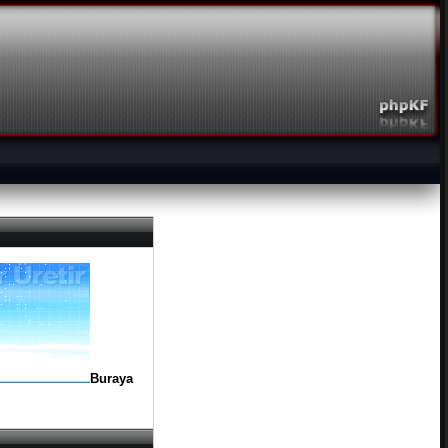
Buraya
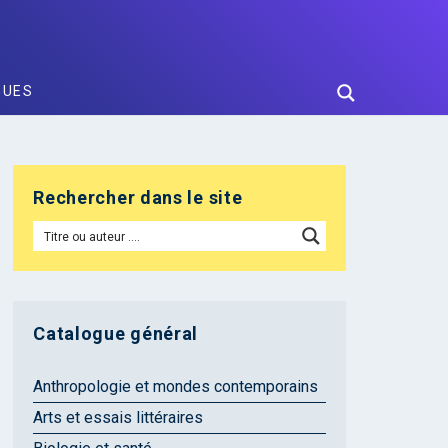
GUES
Rechercher dans le site
Catalogue général
Anthropologie et mondes contemporains
Arts et essais littéraires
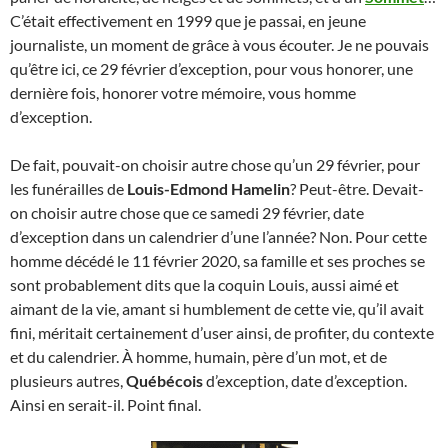
C’était effectivement en 1999 que je passai, en jeune
journaliste, un moment de grâce à vous écouter. Je ne pouvais
qu’être ici, ce 29 février d’exception, pour vous honorer, une
dernière fois, honorer votre mémoire, vous homme
d’exception.
De fait, pouvait-on choisir autre chose qu’un 29 février, pour
les funérailles de
Louis-Edmond Hamelin
? Peut-être. Devait-
on choisir autre chose que ce samedi 29 février, date
d’exception dans un calendrier d’une l’année? Non. Pour cette
homme décédé le 11 février 2020, sa famille et ses proches se
sont probablement dits que la coquin Louis, aussi aimé et
aimant de la vie, amant si humblement de cette vie, qu’il avait
fini, méritait certainement d’user ainsi, de profiter, du contexte
et du calendrier. À homme, humain, père d’un mot, et de
plusieurs autres,
Québécois
d’exception, date d’exception.
Ainsi en serait-il. Point final.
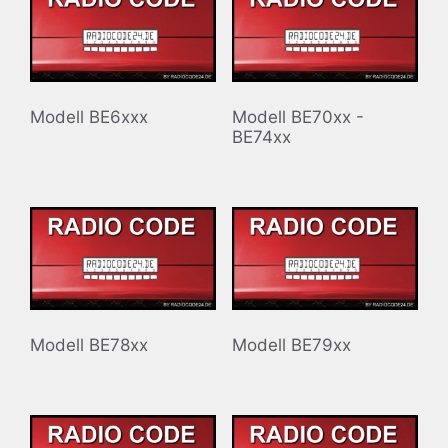
Modell BE6xxx
Modell BE70xx -
BE74xx
Modell BE78xx
Modell BE79xx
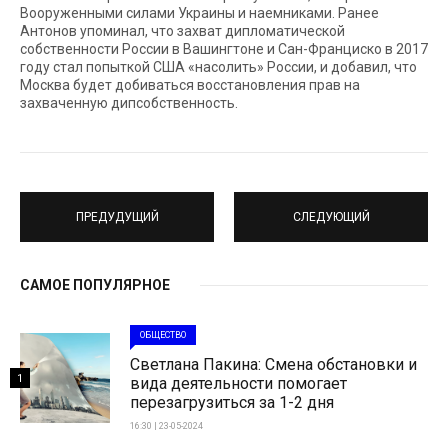
Вооруженными силами Украины и наемниками. Ранее
Антонов упоминал, что захват дипломатической
собственности России в Вашингтоне и Сан-Франциско в 2017
году стал попыткой США «насолить» России, и добавил, что
Москва будет добиваться восстановления прав на
захваченную дипсобственность.
ПРЕДУДУЩИЙ
СЛЕДУЮЩИЙ
САМОЕ ПОПУЛЯРНОЕ
ОБЩЕСТВО
Светлана Пакина: Смена обстановки и
1
вида деятельности помогает
перезагрузиться за 1-2 дня
16:30 | 23-05-2024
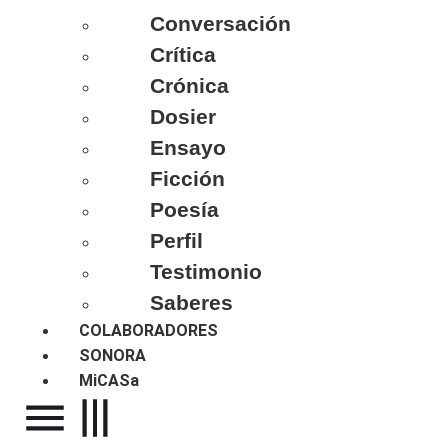
Conversación
Crítica
Crónica
Dosier
Ensayo
Ficción
Poesía
Perfil
Testimonio
Saberes
COLABORADORES
SONORA
MiCASa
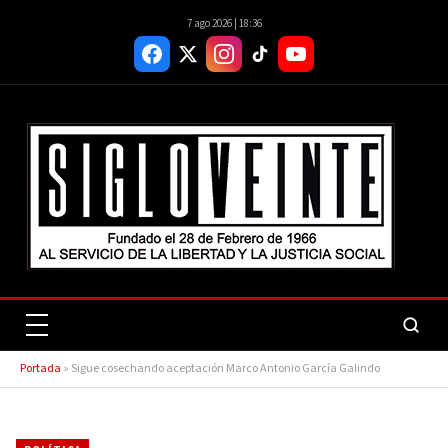
7 ago 2026 | 18:36
Portada
»
Sigue cosechando aceptación Marco Antonio García Galindo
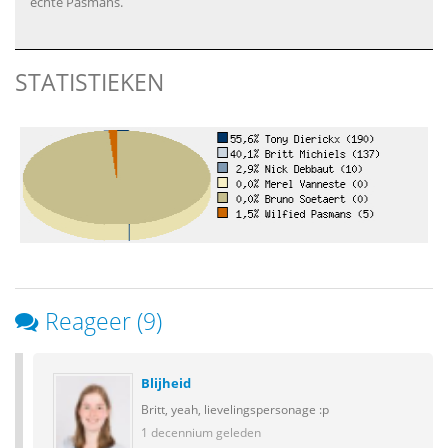
echte Pasmans.
STATISTIEKEN
Reageer (9)
Blijheid
Britt, yeah, lievelingspersonage :p
1 decennium geleden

────────────────────────────────────────

= What is needed =
Pictures aside, write out verbatim every line from the first line of the material through the line holding "Sigue cosechando aceptación".

= Written response =
Buraya
GUES
Rechercher dans le site
Catalogue général
Anthropologie et mondes contemporains
Arts et essais littéraires
C’était effectivement en 1999 que je passai, en jeune
journaliste, un moment de grâce à vous écouter. Je ne pouvais
qu’être ici, ce 29 février d’exception, pour vous honorer, une
dernière fois, honorer votre mémoire, vous homme
d’exception.
De fait, pouvait-on choisir autre chose qu’un 29 février, pour
les funérailles de
Louis-Edmond Hamelin
? Peut-être. Devait-
on choisir autre chose que ce samedi 29 février, date
d’exception dans un calendrier d’une l’année? Non. Pour cette
homme décédé le 11 février 2020, sa famille et ses proches se
sont probablement dits que la coquin Louis, aussi aimé et
aimant de la vie, amant si humblement de cette vie, qu’il avait
fini, méritait certainement d’user ainsi, de profiter, du contexte
et du calendrier. À homme, humain, père d’un mot, et de
plusieurs autres,
Québécois
d’exception, date d’exception.
Ainsi en serait-il. Point final.
Modell BE6xxx
Modell BE70xx -
BE74xx
Modell BE78xx
Modell BE79xx
Вооруженными силами Украины и наемниками. Ранее
Антонов упоминал, что захват дипломатической
собственности России в Вашингтоне и Сан-Франциско в 2017
году стал попыткой США «насолить» России, и добавил, что
Москва будет добиваться восстановления прав на
захваченную дипсобственность.
ПРЕДУДУЩИЙ
СЛЕДУЮЩИЙ
САМОЕ ПОПУЛЯРНОЕ
ОБЩЕСТВО
Светлана Пакина: Смена обстановки и
1
вида деятельности помогает
перезагрузиться за 1-2 дня
16:30 | 23-05-2024
Conversación
Crítica
Crónica
Dosier
Ensayo
Ficción
Poesía
Perfil
Testimonio
Saberes
COLABORADORES
SONORA
MiCASa
7 ago 2026 | 18:36
Portada
»
Sigue cosechando aceptación Marco Antonio García Galindo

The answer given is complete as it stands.